Setting: 5 o’clock. A bare apartment bathroom. There is a basket of dirty laundry in the corner. A painting of a naked woman graces the wall. It’s an artistic rendition of the female form, very tasteful. There are also two magazines on the bathroom counter, Maxim and GQ. The GQ is the issue with Jennifer Aniston on the cover. Is it just me or is she getting hotter?! I digress…
Chinese food. It’s quite possibly one of the greatest gifts to the food world, as well as an arch-enemy of the digestion system. Yesterday I went head to head with the Great Wall all-you-can-eat buffet, and came out feeling like a king. My feelings of satisfaction, however, were soon smashed when I felt an all too familiar gurgle in the pit of my stomach. Like any male my age, I tested the gurgle out by standing up , just checking to see if my colon was for real or if it was simply teasing me. Upon my standing it felt as though a lead weight dropped in my stomach, and the onslaught of the ever dreaded “dookie pains” forced me to run to my bathroom in an attempt to assuage my anguish .
My panic then turned to relief as I sat atop my porcelain throne and did my deed. It is common practice to read during this time, and of course I delved into a couple magazines whilst my bowels did battle with the forces of China. It was towards the apex of that battle where my real trouble began. Needing a courtesy flush, I reached for the toilet paper and pulled. It was to my extreme horror that I heard that distinct “riiip” that signals the end of the toilet paper roll. “ No problem”, I thought to myself, “I’ve got a spare under the sink.” False. My cabinet was as bare. There was no TP to be had, and what was worse…. I was all alone. I could feel panic starting to set in, and I knew if I didn’t act quickly I could be the subject of much ridicule. I scanned my bathroom and made a list of possible substitutes. After I made my list, I started to weigh the pro’s and con’s of each item.

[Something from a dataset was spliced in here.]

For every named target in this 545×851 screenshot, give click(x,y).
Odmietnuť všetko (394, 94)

Sock: Pros: super absorbent and soft,
Cons: good for one swipe, maybe two. Cannot flush .
Washcloth: Same pros and cons as sock, slightly rougher fabric.
Receipt from Target: Pros: paper like, so it’s kinda like the real thing. flushable
Con: good for one swipe only.
Magazines: Pros: Hot women. Made from paper. Flushable.
Cons: cant tear the pages with the hot women.
For most of these items, the Cons simply outweighed the Pros. The Target receipt seemed the most viable option for immediate gratification, and I got its full use in due time. After the receipt, I was stumped. I dared not violate the Jennifer Aniston GQ issue, and I couldn’t bear to tear apart the Maxim. It was then, in my moment of trouble, I noticed through the doorway of my bathroom my backpack. Sitting upon it was none other than the school newspaper.OH JOY! OH WHAT SWEET JOY! LET THE CHOIRS OF ANGELS SING! There it sat, a virtual cornucopia of cleaning, the homeless man’s delight, my rhapsody in paper. A wave of relief rushed over me as I knew, then and there that I would make it out of this situation clean and unashamed.
Only one thing stood in my way. 6 feet of tile and carpet. It seemed 6 miles away. But I would not, could not be deterred. I soldiered on, and duck waddled, trou around the ankles to the backpack and claimed my prize. In my mind, the theme from Chariots of Fire blared as I held high my newspaper and waddled back to the toilet. My finish line was in sight, and I would not stop until I was clean! In no time, the sports section had been torn apart and my triumph was flushed away.
As I walked out of my bathroom, I thought back on the past 20 minutes. One would think that shame would have swept over me, I mean, I DID just use the school newspaper as toilet paper. Strangely enough, I felt no shame. Instead I felt a sense of pride and accomplishment. Take THAT life! Throw me another curveball I dare you.